Retrieval Augmented Generation with Azure AI Search and Atlassian Confluence

10. February 2025

Atlassian Confluence is a great wiki and collaboration platform. Many organizations use it to create living documentation (see e.g. Wikipedia). In other words, documentation that is not handed over to its fate after it has been written down once, but is continually updated and kept up to date. Therefore, it is a valuable source for enterprise search and Q&A bots.

The processing process for Retrieval Augmented Generation is outlined in the following diagram.

In this article we describe how you can use Azure AI Search to index the knowledge from Atlassian Confluence, make it searchable and also integrate it into a bot.

Indexing of Atlassian Confluence

To index Atlassian Confluence search connectors (or adapters) are generally used. In principle, it is possible to crawl Atlassian Confluence with a web crawler, especially in the server variants. However, a web crawler is not able to index access rights of pages and reaches its limits with OAuth. In turn, connectors in use the Confluence REST APIs, which allows for indexing page permissions. Before the Confluence content can be searched, it must be processed.

Document Processing in Azure AI Search

Within our blog post Document Processing in Azure AI Search we describe which options exist to transform documents in Azure AI Search. In general, we suggest the following processing steps for processing our Confluence content:

1. Document filter. As a first step, it makes sense to exclude all documents that do not provide any added value for a bot application from indexing. Document filters that filter images or videos, for example, are ideal for this purpose.
Additionally, there may be areas of the wiki that you do not want to indexed either. These can be excluded from crawling using a space filter.

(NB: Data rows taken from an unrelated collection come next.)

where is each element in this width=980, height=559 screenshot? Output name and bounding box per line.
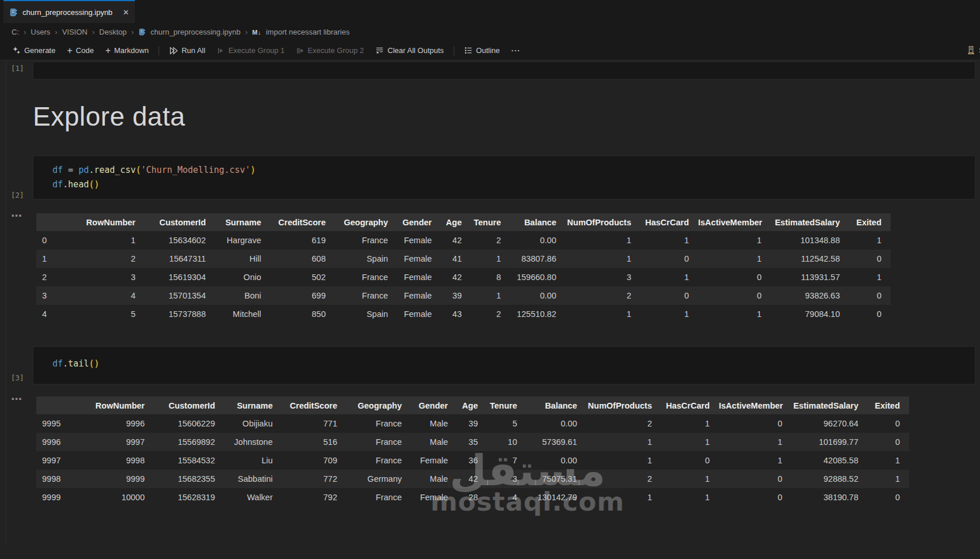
table-cell: France — [346, 433, 411, 451]
table-cell: 38190.78 — [791, 488, 868, 507]
toolbar-separator — [454, 46, 454, 55]
table-row: 9998999915682355Sabbatini772GermanyMale4… — [36, 470, 909, 488]
toolbar-separator — [159, 46, 159, 55]
column-header: Surname — [224, 396, 282, 414]
table-cell: 4 — [70, 286, 145, 305]
column-header: Balance — [510, 213, 566, 231]
table-cell: 1 — [661, 488, 719, 507]
table-cell: 1 — [661, 433, 719, 451]
execution-count-2: [2] — [11, 191, 24, 199]
column-header: HasCrCard — [661, 396, 719, 414]
table-cell: France — [335, 268, 397, 286]
head-output-table: RowNumberCustomerIdSurnameCreditScoreGeo… — [36, 213, 891, 323]
table-cell: 3 — [487, 470, 526, 488]
breadcrumb-item-users[interactable]: Users — [31, 28, 50, 36]
table-cell: 3 — [36, 286, 70, 305]
column-header: Gender — [411, 396, 457, 414]
breadcrumb-item-cell[interactable]: import necessart libraries — [266, 28, 349, 36]
table-cell: 0 — [661, 451, 719, 470]
column-header: CreditScore — [270, 213, 335, 231]
table-cell: 39 — [441, 286, 471, 305]
table-cell: 0 — [719, 414, 791, 433]
output-collapse-button[interactable]: ⋯ — [11, 212, 22, 220]
sparkle-icon — [12, 46, 21, 55]
table-cell: Female — [397, 268, 441, 286]
more-actions-button[interactable]: ⋯ — [506, 45, 525, 56]
table-cell: 1 — [719, 433, 791, 451]
table-cell: 0 — [849, 305, 891, 323]
table-cell: 4 — [36, 305, 70, 323]
clear-all-outputs-label: Clear All Outputs — [387, 46, 444, 55]
add-markdown-button[interactable]: + Markdown — [100, 43, 154, 58]
table-cell: 1 — [640, 305, 698, 323]
close-icon[interactable]: ✕ — [123, 8, 129, 17]
table-row: 0115634602Hargrave619FranceFemale4220.00… — [36, 231, 891, 250]
column-header: Geography — [335, 213, 397, 231]
code-cell-2[interactable]: df = pd.read_csv('Churn_Modelling.csv')d… — [33, 156, 975, 199]
table-cell: 0 — [698, 286, 771, 305]
table-cell: 4 — [487, 488, 526, 507]
table-cell: 9997 — [36, 451, 79, 470]
column-header: Age — [457, 396, 487, 414]
table-cell: 2 — [586, 414, 661, 433]
column-header: NumOfProducts — [566, 213, 640, 231]
tail-output-table: RowNumberCustomerIdSurnameCreditScoreGeo… — [36, 396, 909, 507]
table-cell: 15701354 — [145, 286, 215, 305]
column-header: CustomerId — [154, 396, 224, 414]
vscode-window: churn_preprocessing.ipynb ✕ C: › Users ›… — [0, 0, 980, 559]
add-markdown-label: Markdown — [114, 46, 149, 55]
generate-button[interactable]: Generate — [7, 44, 61, 57]
run-all-button[interactable]: Run All — [164, 44, 210, 58]
breadcrumb-item-drive[interactable]: C: — [12, 28, 19, 36]
outline-label: Outline — [476, 46, 500, 55]
table-cell: 1 — [698, 250, 771, 268]
column-header — [36, 396, 79, 414]
table-cell: 92888.52 — [791, 470, 868, 488]
outline-button[interactable]: Outline — [459, 44, 505, 57]
table-cell: Hargrave — [215, 231, 270, 250]
dataframe: RowNumberCustomerIdSurnameCreditScoreGeo… — [36, 396, 909, 507]
column-header: CreditScore — [282, 396, 346, 414]
chevron-right-icon: › — [24, 28, 26, 36]
table-cell: 2 — [471, 231, 510, 250]
breadcrumb-item-file[interactable]: churn_preprocessing.ipynb — [150, 28, 240, 36]
table-cell: 772 — [282, 470, 346, 488]
add-code-button[interactable]: + Code — [62, 43, 99, 58]
table-cell: 709 — [282, 451, 346, 470]
table-cell: 771 — [282, 414, 346, 433]
table-cell: Hill — [215, 250, 270, 268]
table-cell: France — [346, 414, 411, 433]
clear-all-outputs-button[interactable]: Clear All Outputs — [370, 44, 449, 57]
code-cell-3[interactable]: df.tail() — [33, 346, 975, 384]
table-cell: Walker — [224, 488, 282, 507]
code-cell-1[interactable] — [33, 62, 975, 80]
execute-group-2-button[interactable]: Execute Group 2 — [291, 44, 370, 57]
table-row: 9997999815584532Liu709FranceFemale3670.0… — [36, 451, 909, 470]
table-cell: 0 — [849, 250, 891, 268]
table-row: 9995999615606229Obijiaku771FranceMale395… — [36, 414, 909, 433]
table-cell: 792 — [282, 488, 346, 507]
breadcrumb-item-desktop[interactable]: Desktop — [99, 28, 127, 36]
output-collapse-button[interactable]: ⋯ — [11, 395, 22, 403]
table-cell: 608 — [270, 250, 335, 268]
table-cell: Johnstone — [224, 433, 282, 451]
table-cell: France — [346, 488, 411, 507]
execute-group-2-icon — [296, 47, 304, 55]
table-cell: 1 — [868, 451, 909, 470]
table-cell: 699 — [270, 286, 335, 305]
table-cell: 1 — [566, 305, 640, 323]
table-cell: 0 — [868, 414, 909, 433]
table-cell: Obijiaku — [224, 414, 282, 433]
table-cell: 1 — [640, 231, 698, 250]
table-row: 1215647311Hill608SpainFemale41183807.861… — [36, 250, 891, 268]
breadcrumb-item-vision[interactable]: VISION — [62, 28, 88, 36]
kernel-indicator[interactable]: S — [966, 46, 980, 55]
table-cell: Male — [411, 470, 457, 488]
table-row: 4515737888Mitchell850SpainFemale43212551… — [36, 305, 891, 323]
table-cell: 1 — [586, 488, 661, 507]
table-cell: 0 — [640, 286, 698, 305]
tab-churn-preprocessing[interactable]: churn_preprocessing.ipynb ✕ — [3, 0, 135, 23]
execute-group-1-button[interactable]: Execute Group 1 — [212, 44, 290, 57]
table-cell: 9996 — [36, 433, 79, 451]
table-cell: France — [346, 451, 411, 470]
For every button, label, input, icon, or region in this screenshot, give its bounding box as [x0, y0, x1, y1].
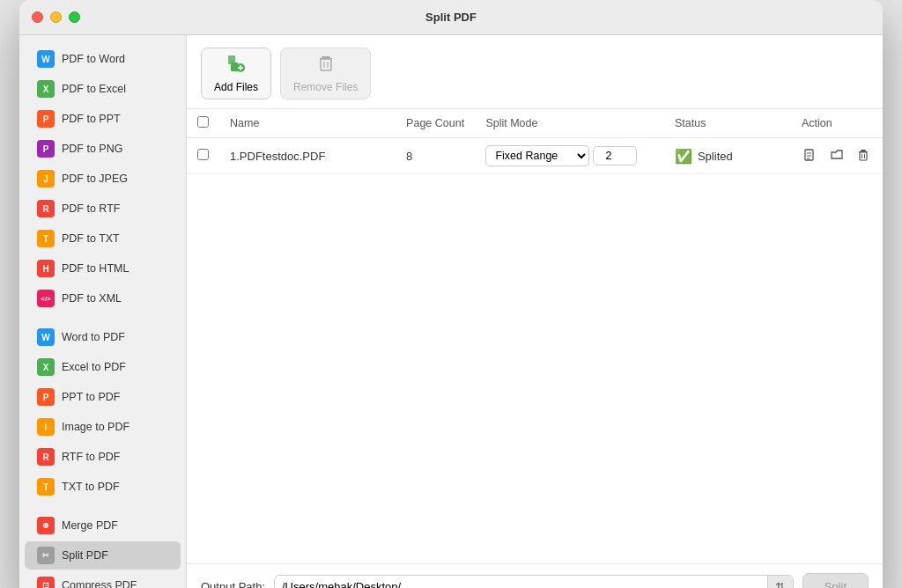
sidebar-item-rtf-to-pdf[interactable]: R RTF to PDF	[25, 443, 181, 471]
open-folder-button[interactable]	[828, 146, 846, 166]
row-split-mode-cell: Fixed Range Custom Range Every Page	[475, 138, 664, 174]
sidebar-item-pdf-to-ppt[interactable]: P PDF to PPT	[25, 105, 181, 133]
col-header-name: Name	[219, 109, 396, 138]
sidebar-label-split-pdf: Split PDF	[62, 549, 108, 562]
output-path-container: ⇅	[274, 575, 794, 589]
sidebar-label-pdf-to-excel: PDF to Excel	[62, 83, 126, 95]
compress-pdf-icon: ⊡	[37, 577, 55, 588]
sidebar-item-pdf-to-png[interactable]: P PDF to PNG	[25, 135, 181, 163]
bottom-bar: Output Path: ⇅ Split	[187, 563, 883, 588]
sidebar-label-compress-pdf: Compress PDF	[62, 579, 137, 588]
output-path-label: Output Path:	[201, 580, 265, 588]
row-page-count-cell: 8	[396, 138, 475, 174]
sidebar-label-txt-to-pdf: TXT to PDF	[62, 481, 120, 493]
merge-pdf-icon: ⊕	[37, 517, 55, 534]
sidebar-item-txt-to-pdf[interactable]: T TXT to PDF	[25, 473, 181, 501]
select-all-checkbox[interactable]	[197, 116, 209, 128]
output-path-browse-button[interactable]: ⇅	[767, 576, 793, 589]
table-row: 1.PDFtestdoc.PDF 8 Fixed Range Custom Ra…	[187, 138, 883, 174]
sidebar-item-pdf-to-txt[interactable]: T PDF to TXT	[25, 224, 181, 253]
minimize-button[interactable]	[50, 11, 62, 23]
sidebar-label-excel-to-pdf: Excel to PDF	[62, 361, 126, 373]
pdf-to-html-icon: H	[37, 260, 55, 277]
split-pdf-icon: ✂	[37, 547, 55, 564]
word-to-pdf-icon: W	[37, 328, 55, 346]
row-action-cell	[791, 138, 883, 174]
output-path-input[interactable]	[275, 576, 767, 588]
col-header-status: Status	[664, 109, 791, 138]
sidebar-label-pdf-to-jpeg: PDF to JPEG	[62, 173, 128, 185]
remove-files-label: Remove Files	[293, 81, 358, 93]
image-to-pdf-icon: I	[37, 418, 55, 436]
sidebar-item-pdf-to-word[interactable]: W PDF to Word	[25, 45, 181, 73]
toolbar: Add Files Remove Files	[187, 35, 883, 109]
delete-row-button[interactable]	[854, 146, 872, 166]
file-table-area: Name Page Count Split Mode Status Action	[187, 109, 883, 563]
sidebar-item-pdf-to-html[interactable]: H PDF to HTML	[25, 254, 181, 283]
row-checkbox-cell	[187, 138, 219, 174]
split-mode-select[interactable]: Fixed Range Custom Range Every Page	[485, 145, 589, 166]
col-header-page-count: Page Count	[396, 109, 475, 138]
remove-files-button[interactable]: Remove Files	[280, 48, 371, 99]
sidebar-item-image-to-pdf[interactable]: I Image to PDF	[25, 413, 181, 441]
sidebar-label-merge-pdf: Merge PDF	[62, 519, 118, 532]
pdf-to-excel-icon: X	[37, 80, 55, 98]
close-button[interactable]	[32, 11, 43, 23]
split-button[interactable]: Split	[802, 573, 869, 588]
add-files-button[interactable]: Add Files	[201, 48, 271, 99]
sidebar-label-image-to-pdf: Image to PDF	[62, 421, 129, 433]
sidebar-item-pdf-to-xml[interactable]: </> PDF to XML	[25, 284, 181, 312]
sidebar-label-ppt-to-pdf: PPT to PDF	[62, 391, 120, 403]
status-icon: ✅	[675, 148, 692, 165]
remove-files-icon	[316, 54, 336, 77]
add-files-icon	[226, 54, 246, 77]
pdf-to-rtf-icon: R	[37, 200, 55, 217]
sidebar-label-pdf-to-xml: PDF to XML	[62, 292, 122, 305]
sidebar-item-merge-pdf[interactable]: ⊕ Merge PDF	[25, 511, 181, 540]
sidebar-label-rtf-to-pdf: RTF to PDF	[62, 451, 120, 463]
split-value-input[interactable]	[593, 146, 637, 165]
status-label: Splited	[698, 150, 733, 163]
row-name-cell: 1.PDFtestdoc.PDF	[219, 138, 396, 174]
col-header-action: Action	[791, 109, 883, 138]
excel-to-pdf-icon: X	[37, 358, 55, 376]
main-content: Add Files Remove Files	[187, 35, 883, 588]
sidebar-item-excel-to-pdf[interactable]: X Excel to PDF	[25, 353, 181, 381]
sidebar-item-pdf-to-excel[interactable]: X PDF to Excel	[25, 75, 181, 103]
sidebar-label-pdf-to-word: PDF to Word	[62, 53, 125, 65]
pdf-to-jpeg-icon: J	[37, 170, 55, 187]
row-status-cell: ✅ Splited	[664, 138, 791, 174]
ppt-to-pdf-icon: P	[37, 388, 55, 406]
maximize-button[interactable]	[69, 11, 80, 23]
window-title: Split PDF	[425, 11, 477, 24]
sidebar-item-word-to-pdf[interactable]: W Word to PDF	[25, 323, 181, 351]
sidebar-label-pdf-to-png: PDF to PNG	[62, 143, 122, 155]
pdf-to-png-icon: P	[37, 140, 55, 158]
sidebar-label-pdf-to-ppt: PDF to PPT	[62, 113, 121, 125]
row-checkbox[interactable]	[197, 149, 209, 160]
svg-rect-5	[322, 56, 330, 58]
sidebar-item-compress-pdf[interactable]: ⊡ Compress PDF	[25, 571, 181, 588]
pdf-to-word-icon: W	[37, 50, 55, 68]
col-header-split-mode: Split Mode	[475, 109, 664, 138]
titlebar: Split PDF	[19, 0, 883, 35]
open-file-button[interactable]	[802, 146, 819, 166]
svg-rect-7	[321, 59, 331, 70]
add-files-label: Add Files	[214, 81, 258, 93]
pdf-to-txt-icon: T	[37, 230, 55, 247]
sidebar-item-ppt-to-pdf[interactable]: P PPT to PDF	[25, 383, 181, 411]
traffic-lights	[32, 11, 80, 23]
sidebar-item-pdf-to-rtf[interactable]: R PDF to RTF	[25, 195, 181, 223]
sidebar-item-pdf-to-jpeg[interactable]: J PDF to JPEG	[25, 165, 181, 193]
window-body: W PDF to Word X PDF to Excel P PDF to PP…	[19, 35, 883, 588]
file-table: Name Page Count Split Mode Status Action	[187, 109, 883, 174]
col-header-checkbox	[187, 109, 219, 138]
pdf-to-xml-icon: </>	[37, 290, 55, 307]
sidebar-label-pdf-to-txt: PDF to TXT	[62, 232, 120, 245]
sidebar-divider-2	[19, 502, 186, 511]
svg-rect-16	[860, 152, 867, 160]
txt-to-pdf-icon: T	[37, 478, 55, 496]
main-window: Split PDF W PDF to Word X PDF to Excel P…	[19, 0, 883, 588]
rtf-to-pdf-icon: R	[37, 448, 55, 466]
sidebar-item-split-pdf[interactable]: ✂ Split PDF	[25, 541, 181, 570]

2. Text extraction. As a next step, text extraction converts binary documents into text and removes HTML tags from e.g. web pages. Please refer e.g. to Documentation - Text Extractor for more information.

3. Document splitter. We always suggest that longish documents have to be separated into meaningful parts. This can be done at paragraph level or based on a maximum number of characters. Our document splitter recognizes paragraphs and achieves very good results, cf. e.g. Documentation - Document Splitter.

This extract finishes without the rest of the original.